_TASK DESCRIPTION:_ An image-free reproduction of the data below is needed: print it exactly.

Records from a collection
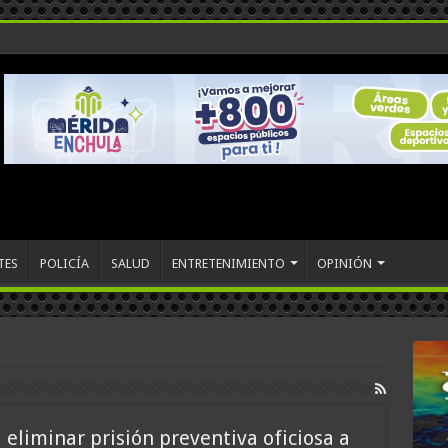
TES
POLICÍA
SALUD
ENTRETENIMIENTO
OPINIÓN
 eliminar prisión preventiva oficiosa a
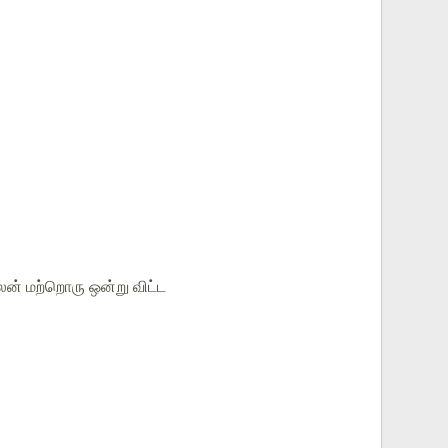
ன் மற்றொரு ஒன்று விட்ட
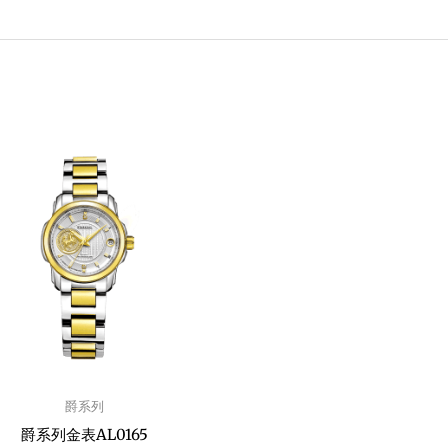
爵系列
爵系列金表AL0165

_OUTPUT:_
TES
POLICÍA
SALUD
ENTRETENIMIENTO
OPINIÓN
 eliminar prisión preventiva oficiosa a
ன் மற்றொரு ஒன்று விட்ட
爵系列
爵系列金表AL0165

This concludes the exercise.